Issue 1043 » March 22, 2019 - Rajab 15, 1440

Living The Quran

Nothing But God
Al-Qamar (The Moon) Sura 54: Verse 49

"Surely We created everything according to a measure."

"Everything that was, is, and will be is all My creation by My decree and determination, by My desire and will." The decree has been made, the judgment issued, the work completed. It is not your desire that He puts into effect today. It is the beginningless deed that He makes apparent.

For one person the inscription of bounty was written by the beginningless gentleness. He accepted him before his deeds, He responded to him before his supplication, He bestowed upon him before his asking, He gave a robe of honour before his service, and He pardoned him before his sins.

Another person He branded with justice on the first day at the Beginningless Covenant, and He drove him from His threshold. His chastisement was before his disobedience, and His punishment before his sins.

O indigent man! Ask for nothing of Him but Him. Do not serve Him by making a contract. Making a contract is the creed of Iblis. Iblis said, "Now that You have rejected and cursed me and driven me from Your Presence, give me something: Grant me respite till the day they are raised up [7:14]." He gave him all of this world, but He took Himself back from him. When someone is held back from Him, even if he finds everything, he has found nothing. And when someone finds Him, even if he finds nothing, he has found everything.

Compiled From:
"Kashf al-Asrar wa Uddat al-Abrar" - Rashid al-Din Maybudi, p. 487

Understanding The Prophet's Life

Consequences

Sulaym ibn Jabir al-Hujaymi said: 'I visited the Prophet and he was wrapped in a cloak with its edges over his feet. I said: "Messenger of God, advise me". He said: "Make sure to be God-fearing. Do not scorn any small kindness, not even pouring water out of your bucket into that of someone who needs it, or talking to your brother with a cheerful face. Beware of dragging your lower garment, because it is an act of arrogance which God dislikes. If a man tries to shame you for something he knows about you, do not try to shame him for something you know of him. Let him face the consequences of what he does while you have the reward for it. Do not abuse anything". After this, I never abused anything, neither an animal nor a human being'.

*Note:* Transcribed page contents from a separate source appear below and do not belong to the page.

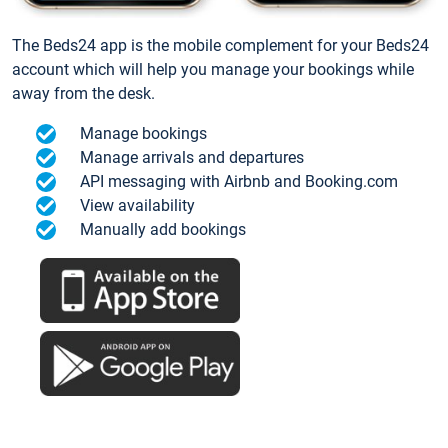
The Beds24 app is the mobile complement for your Beds24
account which will help you manage your bookings while
away from the desk.
Manage bookings
Manage arrivals and departures
API messaging with Airbnb and Booking.com
View availability
Manually add bookings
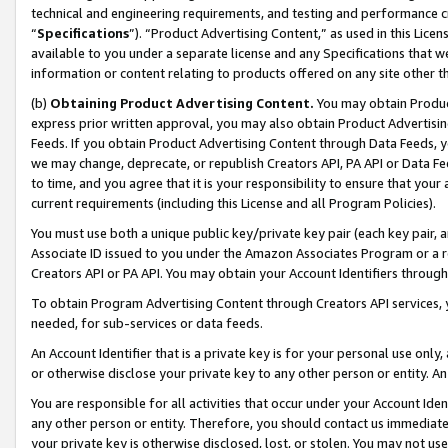
technical and engineering requirements, and testing and performance cri
“
Specifications
”). “Product Advertising Content,” as used in this Lic
available to you under a separate license and any Specifications that we
information or content relating to products offered on any site other 
(b)
Obtaining Product Advertising Content.
You may obtain Product
express prior written approval, you may also obtain Product Advertisi
Feeds. If you obtain Product Advertising Content through Data Feeds, yo
we may change, deprecate, or republish Creators API, PA API or Data Fee
to time, and you agree that it is your responsibility to ensure that your
current requirements (including this License and all Program Policies).
You must use both a unique public key/private key pair (each key pair, a
Associate ID issued to you under the Amazon Associates Program or a r
Creators API or PA API. You may obtain your Account Identifiers through
To obtain Program Advertising Content through Creators API services, y
needed, for sub-services or data feeds.
An Account Identifier that is a private key is for your personal use only,
or otherwise disclose your private key to any other person or entity. An A
You are responsible for all activities that occur under your Account Ide
any other person or entity. Therefore, you should contact us immediate
your private key is otherwise disclosed, lost, or stolen. You may not u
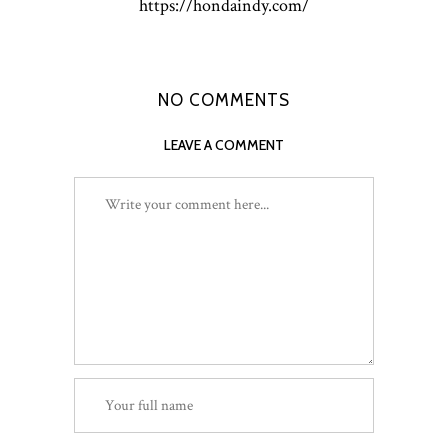
https://hondaindy.com/
NO COMMENTS
LEAVE A COMMENT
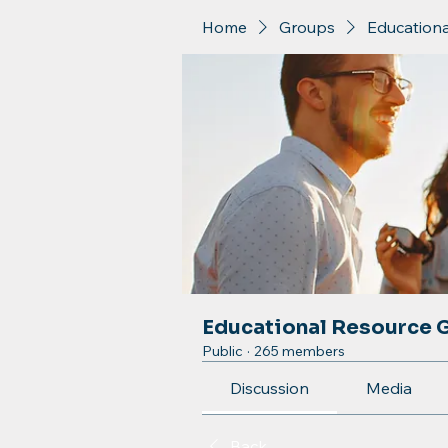
Home
Groups
Education
Educational Resource 
Public
·
265 members
Discussion
Media
Back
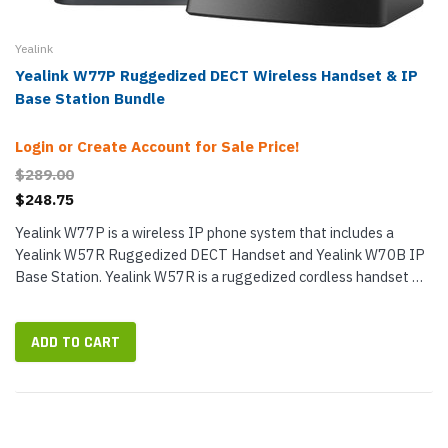
Yealink
Yealink W77P Ruggedized DECT Wireless Handset & IP
Base Station Bundle
Login or Create Account for Sale Price!
$289.00
$248.75
Yealink W77P is a wireless IP phone system that includes a
Yealink W57R Ruggedized DECT Handset and Yealink W70B IP
Base Station. Yealink W57R is a ruggedized cordless handset —
ideal for rougher situations like manufacturing, industrial and...
ADD TO CART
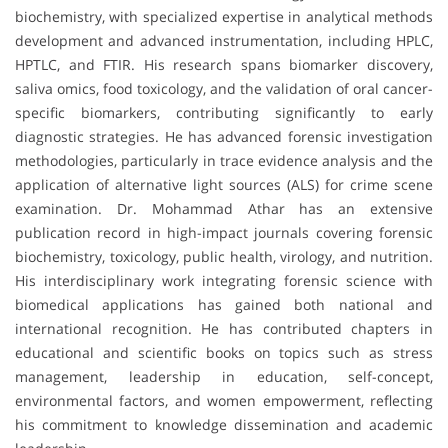
biochemistry, with specialized expertise in analytical methods
development and advanced instrumentation, including HPLC,
HPTLC, and FTIR. His research spans biomarker discovery,
saliva omics, food toxicology, and the validation of oral cancer-
specific biomarkers, contributing significantly to early
diagnostic strategies. He has advanced forensic investigation
methodologies, particularly in trace evidence analysis and the
application of alternative light sources (ALS) for crime scene
examination. Dr. Mohammad Athar has an extensive
publication record in high-impact journals covering forensic
biochemistry, toxicology, public health, virology, and nutrition.
His interdisciplinary work integrating forensic science with
biomedical applications has gained both national and
international recognition. He has contributed chapters in
educational and scientific books on topics such as stress
management, leadership in education, self-concept,
environmental factors, and women empowerment, reflecting
his commitment to knowledge dissemination and academic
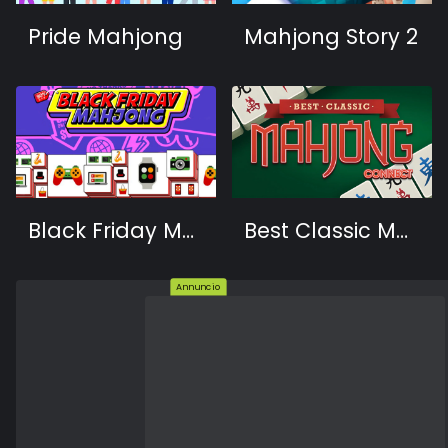
Pride Mahjong
Mahjong Story 2
Black Friday Mahjong
Best Classic Mahjong Connect
Annuncio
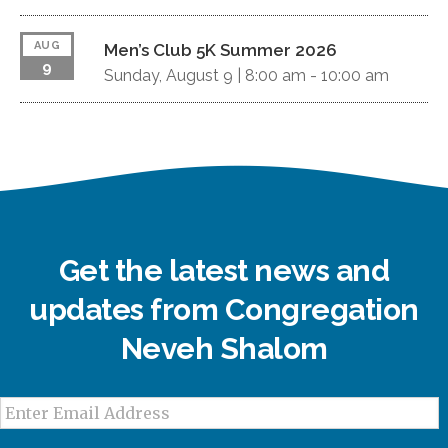
AUG
Men’s Club 5K Summer 2026
9
Sunday, August 9 |
8:00 am
-
10:00 am
Get the latest news and
updates from Congregation
Neveh Shalom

In this hadith, the Prophet refers to dragging one's robe or garment. In fact, this is mentioned in other hadiths and they are authentic, but every time the Prophet mentions this, he points out that it is an aspect of arrogance. Thus, he does not censure it for its own sake, but for the fact that it was in his time and place a mark of arrogance, done by the rich to stress that they were privileged. Some people nowadays make an important issue about the length of one's garment, without referring to any point of arrogance. The fact is that Islam does not disapprove of a particular type of dress, but it lays down principles. Whatever can be associated with arrogance is condemned. When a type of clothing is not so associated, it is acceptable, even if it covers the ankles, as trousers do.

The Prophet also makes it clear that one should not retaliate to an evil action with a similar one. The Prophet tells his interlocutor that he should not shame a person in retaliation for being shamed. Let the other person bear the consequences, and receive God's punishment, while the one accepting the situation with forbearance receives the reward. We also note how the man accepted all the Prophet's advice. He says that he never abused an animal or a human being after this occasion. The Prophet simply told him not to abuse anything and he applied this to animals in addition to humans.

Compiled From:
"Al-Adab al-Mufrad with Full Commentary: A Perfect Code of Manners and Morality" - Adil Salahi

Blindspot!

Men and Love

Women and men alike in our culture spend very little time encouraging males to learn to love. Even the women who are pissed off at men, women most of whom are not and maybe never will be feminist, use their anger to avoid being truly committed to helping to create a world where males of all ages can know love. Yet, any time a single male dares to transgress patriarchal boundaries in order to love, the lives of women, men, and children are fundamentally changed for the better.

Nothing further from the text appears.